Offices could be half empty for a year, says CBRE tech boss

The introduction of a seven-day working week, a surge in hands-free technology and a halving of office occupancy could characterise the post-lockdown return to work, according to CBRE’s new head of technology.

Mike Gedye took on the newly created role this month and already expects the current crisis to have a significant effect on his clients’ businesses.

“We’re expecting office occupancy to be far more fragmented between a blend of home working and traditional spaces in the short term,” Gedye said. “Office utilisation levels could drop back to 50% as teams get spread out due to phased occupancy and sitting teams much wider apart physically. People will understand if this has to happen for the next six to 12 months.”

 

Gedye added that companies are exploring temporary measures to create a safe return to work, including the introduction of a seven-day working week.

“We are hearing some organisations talking about extending the working week to seven days over the next 12 months,” he said. “Employees [will] work the same volume of hours but they can choose when they are in the office and when they work from home spread over seven days instead of five to flatten the curve and get away from those traditional utilisation peaks and troughs.”

Look, don’t touch

What could this and other near-term measures to manage employees’ return to work mean for the longer-term future of offices and commercial space requirements?

Gedye predicts that occupiers will re-evaluate how much space they need as industries change their approach to work: “We have already seen certain companies talk about completely embracing home working and reducing their footprint down to a very small representative office.”

If office design remains focused simply on providing seats for people to work at, Gedye said, demand will continue to drop – employees will question why they should battle on public transport to do a job they know can achieve at home.
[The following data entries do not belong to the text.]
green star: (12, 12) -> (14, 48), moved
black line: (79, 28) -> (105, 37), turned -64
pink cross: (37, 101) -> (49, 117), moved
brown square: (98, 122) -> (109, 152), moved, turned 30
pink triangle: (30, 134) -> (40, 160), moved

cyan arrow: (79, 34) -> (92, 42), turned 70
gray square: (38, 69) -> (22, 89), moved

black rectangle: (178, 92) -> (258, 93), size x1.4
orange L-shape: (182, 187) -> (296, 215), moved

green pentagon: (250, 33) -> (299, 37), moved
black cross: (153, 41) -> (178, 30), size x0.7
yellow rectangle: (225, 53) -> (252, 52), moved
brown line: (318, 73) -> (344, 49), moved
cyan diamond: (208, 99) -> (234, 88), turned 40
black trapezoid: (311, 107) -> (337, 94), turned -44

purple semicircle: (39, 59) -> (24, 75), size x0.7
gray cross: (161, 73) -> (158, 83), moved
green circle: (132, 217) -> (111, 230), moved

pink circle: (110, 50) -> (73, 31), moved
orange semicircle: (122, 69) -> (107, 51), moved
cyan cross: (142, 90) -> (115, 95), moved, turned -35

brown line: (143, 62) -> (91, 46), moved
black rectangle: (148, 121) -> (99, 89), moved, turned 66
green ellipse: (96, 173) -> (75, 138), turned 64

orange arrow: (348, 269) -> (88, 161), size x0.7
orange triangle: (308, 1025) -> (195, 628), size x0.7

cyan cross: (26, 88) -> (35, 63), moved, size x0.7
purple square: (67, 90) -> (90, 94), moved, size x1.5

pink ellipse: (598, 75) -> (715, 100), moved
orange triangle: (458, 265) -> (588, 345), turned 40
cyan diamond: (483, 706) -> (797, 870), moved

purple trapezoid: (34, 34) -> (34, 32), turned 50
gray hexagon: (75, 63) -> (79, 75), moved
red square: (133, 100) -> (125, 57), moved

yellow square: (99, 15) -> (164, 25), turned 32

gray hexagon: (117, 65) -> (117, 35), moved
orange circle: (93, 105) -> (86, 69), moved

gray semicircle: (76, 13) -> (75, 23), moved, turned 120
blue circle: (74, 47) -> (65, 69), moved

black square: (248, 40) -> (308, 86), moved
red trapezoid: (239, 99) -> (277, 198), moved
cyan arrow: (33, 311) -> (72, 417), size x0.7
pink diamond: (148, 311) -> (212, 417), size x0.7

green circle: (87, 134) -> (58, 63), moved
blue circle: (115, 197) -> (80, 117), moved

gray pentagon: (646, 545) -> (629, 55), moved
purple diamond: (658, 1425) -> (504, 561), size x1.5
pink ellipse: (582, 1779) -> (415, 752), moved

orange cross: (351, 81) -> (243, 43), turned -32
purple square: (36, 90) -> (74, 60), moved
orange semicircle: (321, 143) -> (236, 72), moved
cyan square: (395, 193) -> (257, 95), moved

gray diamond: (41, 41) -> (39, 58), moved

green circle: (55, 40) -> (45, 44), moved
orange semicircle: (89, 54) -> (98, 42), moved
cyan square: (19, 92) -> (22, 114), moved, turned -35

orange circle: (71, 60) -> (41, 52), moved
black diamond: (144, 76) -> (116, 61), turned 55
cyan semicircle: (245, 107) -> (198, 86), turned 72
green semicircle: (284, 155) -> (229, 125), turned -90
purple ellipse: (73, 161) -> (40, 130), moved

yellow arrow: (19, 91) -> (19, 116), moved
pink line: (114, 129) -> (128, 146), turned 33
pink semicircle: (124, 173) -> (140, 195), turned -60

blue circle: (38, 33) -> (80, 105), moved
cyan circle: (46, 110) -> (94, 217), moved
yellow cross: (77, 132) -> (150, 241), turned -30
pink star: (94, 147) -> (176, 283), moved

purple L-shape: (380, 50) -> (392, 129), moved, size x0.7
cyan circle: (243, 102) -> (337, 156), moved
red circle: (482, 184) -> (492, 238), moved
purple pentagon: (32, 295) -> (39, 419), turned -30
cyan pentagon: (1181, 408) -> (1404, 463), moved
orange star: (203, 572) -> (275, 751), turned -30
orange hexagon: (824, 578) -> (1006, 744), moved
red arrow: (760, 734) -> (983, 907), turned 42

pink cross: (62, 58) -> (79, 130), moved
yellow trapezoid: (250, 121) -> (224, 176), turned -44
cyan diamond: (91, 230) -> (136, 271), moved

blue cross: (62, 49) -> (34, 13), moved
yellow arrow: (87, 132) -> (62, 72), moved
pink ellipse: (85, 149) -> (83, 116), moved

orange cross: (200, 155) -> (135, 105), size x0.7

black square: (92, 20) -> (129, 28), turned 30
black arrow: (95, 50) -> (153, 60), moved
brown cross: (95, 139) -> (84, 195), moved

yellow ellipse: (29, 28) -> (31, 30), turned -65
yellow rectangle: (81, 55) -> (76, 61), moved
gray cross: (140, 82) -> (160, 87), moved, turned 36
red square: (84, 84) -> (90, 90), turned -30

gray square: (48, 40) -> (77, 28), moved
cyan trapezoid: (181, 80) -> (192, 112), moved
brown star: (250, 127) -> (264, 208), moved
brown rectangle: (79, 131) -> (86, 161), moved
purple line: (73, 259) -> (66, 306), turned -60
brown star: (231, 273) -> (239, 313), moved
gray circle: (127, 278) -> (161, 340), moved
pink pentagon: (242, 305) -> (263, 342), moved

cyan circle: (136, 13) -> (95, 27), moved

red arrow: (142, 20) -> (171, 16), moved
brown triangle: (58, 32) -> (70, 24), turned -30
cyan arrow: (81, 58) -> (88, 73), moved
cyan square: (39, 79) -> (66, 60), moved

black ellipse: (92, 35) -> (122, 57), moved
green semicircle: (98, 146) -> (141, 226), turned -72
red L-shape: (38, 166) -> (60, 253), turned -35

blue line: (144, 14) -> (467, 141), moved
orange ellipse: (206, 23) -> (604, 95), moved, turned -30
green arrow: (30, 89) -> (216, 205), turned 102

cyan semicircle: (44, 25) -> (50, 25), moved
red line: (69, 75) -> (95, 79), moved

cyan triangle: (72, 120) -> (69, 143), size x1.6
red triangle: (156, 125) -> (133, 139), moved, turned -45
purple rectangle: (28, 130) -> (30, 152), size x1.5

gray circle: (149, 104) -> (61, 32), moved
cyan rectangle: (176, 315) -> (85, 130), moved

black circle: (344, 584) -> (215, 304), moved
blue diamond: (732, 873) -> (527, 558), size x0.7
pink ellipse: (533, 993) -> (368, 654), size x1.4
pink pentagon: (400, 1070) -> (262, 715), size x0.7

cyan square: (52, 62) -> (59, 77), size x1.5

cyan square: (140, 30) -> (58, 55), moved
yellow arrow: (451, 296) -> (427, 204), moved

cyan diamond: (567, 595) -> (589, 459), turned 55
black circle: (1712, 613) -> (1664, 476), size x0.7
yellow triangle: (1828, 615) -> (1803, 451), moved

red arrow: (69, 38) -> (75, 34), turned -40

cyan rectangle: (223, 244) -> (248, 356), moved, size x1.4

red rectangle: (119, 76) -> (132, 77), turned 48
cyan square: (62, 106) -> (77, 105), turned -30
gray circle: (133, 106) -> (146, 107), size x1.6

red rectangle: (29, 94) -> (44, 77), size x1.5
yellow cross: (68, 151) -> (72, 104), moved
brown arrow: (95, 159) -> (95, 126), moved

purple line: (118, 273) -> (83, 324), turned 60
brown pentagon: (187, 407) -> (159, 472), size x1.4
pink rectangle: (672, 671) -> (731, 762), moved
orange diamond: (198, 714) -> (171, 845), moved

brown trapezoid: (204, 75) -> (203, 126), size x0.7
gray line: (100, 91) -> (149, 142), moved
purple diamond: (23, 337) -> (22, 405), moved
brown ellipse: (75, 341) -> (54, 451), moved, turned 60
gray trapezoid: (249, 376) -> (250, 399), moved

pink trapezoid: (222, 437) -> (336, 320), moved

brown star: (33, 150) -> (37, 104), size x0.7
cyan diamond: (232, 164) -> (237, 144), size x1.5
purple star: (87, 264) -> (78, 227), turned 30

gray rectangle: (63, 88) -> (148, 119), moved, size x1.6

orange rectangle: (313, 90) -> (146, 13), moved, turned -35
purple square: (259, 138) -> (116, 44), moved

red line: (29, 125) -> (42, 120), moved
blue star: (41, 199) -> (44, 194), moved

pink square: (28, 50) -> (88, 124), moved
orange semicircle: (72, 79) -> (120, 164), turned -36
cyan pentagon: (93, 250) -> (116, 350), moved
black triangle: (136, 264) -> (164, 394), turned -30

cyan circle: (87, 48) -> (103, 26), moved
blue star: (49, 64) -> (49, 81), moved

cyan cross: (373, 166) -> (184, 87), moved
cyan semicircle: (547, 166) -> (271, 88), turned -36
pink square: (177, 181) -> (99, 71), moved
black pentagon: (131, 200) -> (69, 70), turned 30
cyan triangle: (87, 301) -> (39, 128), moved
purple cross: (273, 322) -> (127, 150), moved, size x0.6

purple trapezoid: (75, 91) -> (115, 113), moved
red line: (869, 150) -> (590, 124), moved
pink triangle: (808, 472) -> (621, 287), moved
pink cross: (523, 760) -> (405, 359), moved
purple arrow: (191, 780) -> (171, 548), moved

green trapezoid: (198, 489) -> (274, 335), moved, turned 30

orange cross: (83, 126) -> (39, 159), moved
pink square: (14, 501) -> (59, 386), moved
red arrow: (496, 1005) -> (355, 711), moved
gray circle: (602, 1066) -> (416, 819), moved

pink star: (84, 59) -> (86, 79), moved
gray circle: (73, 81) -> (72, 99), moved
He predicts that it will be co-creation and collaboration spaces that continue to attract people to traditional offices – that and hands-free technology.

“The hands-free tech in buildings was once an efficiency factor,” he said. “Now it has become a fundamental health factor as people do not want to be pressing buttons for lifts, to open doors, to dispense soap and paper or whatever it might be. We are going to see a massive acceleration in touchless tech. It will become an integral part of any intelligent building.”

A perpetual experiment

Other industry leaders echo Gedye’s expectation that the pandemic will reshape both our physical workplaces and the ways in which we use them. And not all businesses will succeed immediately.

Neil Usher, chief partnerships officer at GoSpace and Sky’s former workplace director, has said that the return to work will not be something many, if any, firms get right from the outset. Rather it will be a “perpetual experiment”.

Like Gedye, Usher stressed that the future of the workplace will be less about what the post pandemic office looks like. Instead, it will focus on how companies and individuals manage infrastructure around a traditional approach to work where people not only commute but tend to do so at largely the same time at the start and end of each day.

“People are trying to envisage what this future space will look like,” Usher said. “It isn’t so much about the aesthetic but about how people manage their working days and weeks. Ultimately it comes down to answering one, big question, ‘what is the workplace actually for?’ And that’s a question everyone should be asking themselves at the moment.”